◆ What the exercise asks
Find how many lines in the entries below carry the word "Вашему" and answer with only that figure.

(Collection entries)
=-=-=-=-=

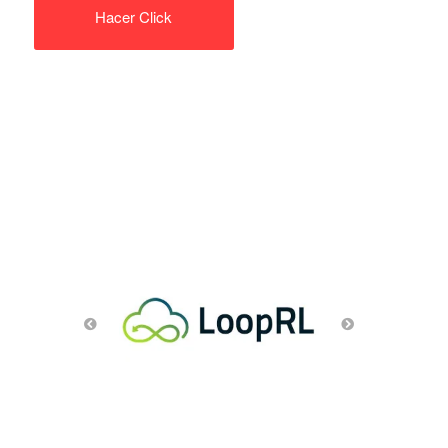
Hacer Click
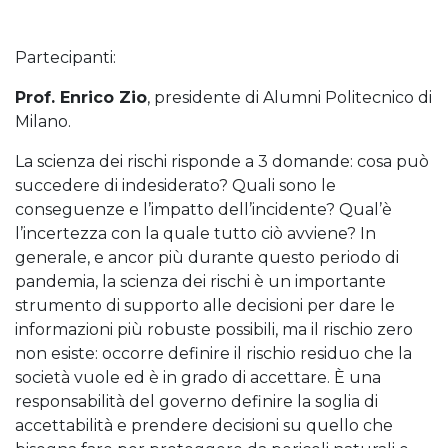
Partecipanti:
Prof. Enrico Zio
, presidente di Alumni Politecnico di
Milano.
La scienza dei rischi risponde a 3 domande: cosa può
succedere di indesiderato? Quali sono le
conseguenze e l’impatto dell’incidente? Qual’è
l’incertezza con la quale tutto ciò avviene? In
generale, e ancor più durante questo periodo di
pandemia, la scienza dei rischi è un importante
strumento di supporto alle decisioni per dare le
informazioni più robuste possibili, ma il rischio zero
non esiste: occorre definire il rischio residuo che la
società vuole ed è in grado di accettare. È una
responsabilità del governo definire la soglia di
accettabilità e prendere decisioni su quello che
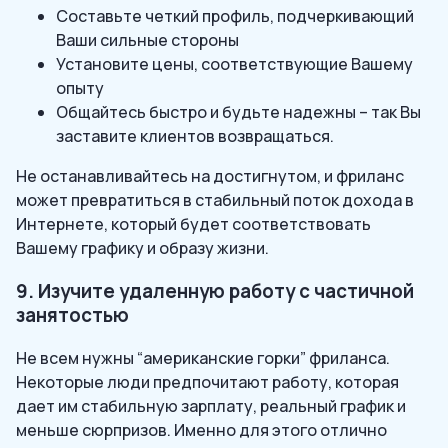
Составьте четкий профиль, подчеркивающий
Ваши сильные стороны
Установите цены, соответствующие Вашему
опыту
Общайтесь быстро и будьте надежны – так Вы
заставите клиентов возвращаться.
Не останавливайтесь на достигнутом, и фриланс
может превратиться в стабильный поток дохода в
Интернете, который будет соответствовать
Вашему графику и образу жизни.
9. Изучите удаленную работу с частичной
занятостью
Не всем нужны “американские горки” фриланса.
Некоторые люди предпочитают работу, которая
дает им стабильную зарплату, реальный график и
меньше сюрпризов. Именно для этого отлично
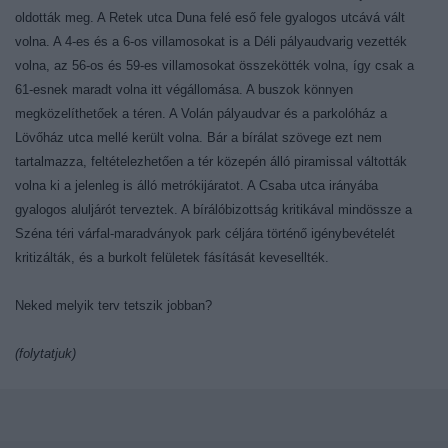
oldották meg. A Retek utca Duna felé eső fele gyalogos utcává vált
volna. A 4-es és a 6-os villamosokat is a Déli pályaudvarig vezették
volna, az 56-os és 59-es villamosokat összekötték volna, így csak a
61-esnek maradt volna itt végállomása. A buszok könnyen
megközelíthetőek a téren. A Volán pályaudvar és a parkolóház a
Lövőház utca mellé került volna. Bár a bírálat szövege ezt nem
tartalmazza, feltételezhetően a tér közepén álló piramissal váltották
volna ki a jelenleg is álló metrókijáratot. A Csaba utca irányába
gyalogos aluljárót terveztek. A bírálóbizottság kritikával mindössze a
Széna téri várfal-maradványok park céljára történő igénybevételét
kritizálták, és a burkolt felületek fásítását kevesellték.
Neked melyik terv tetszik jobban?
(folytatjuk)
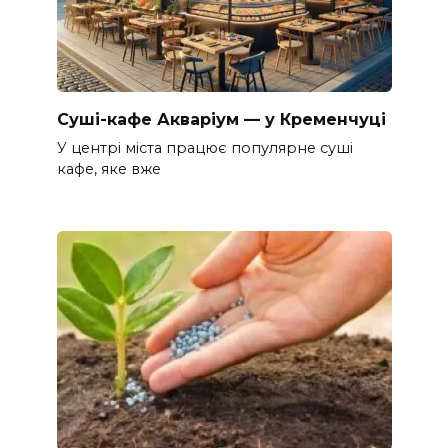
Суші-кафе Акваріум — у Кременчуці
У центрі міста працює популярне суші
кафе, яке вже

=-=-=-=-=

◆ Solved exercise
2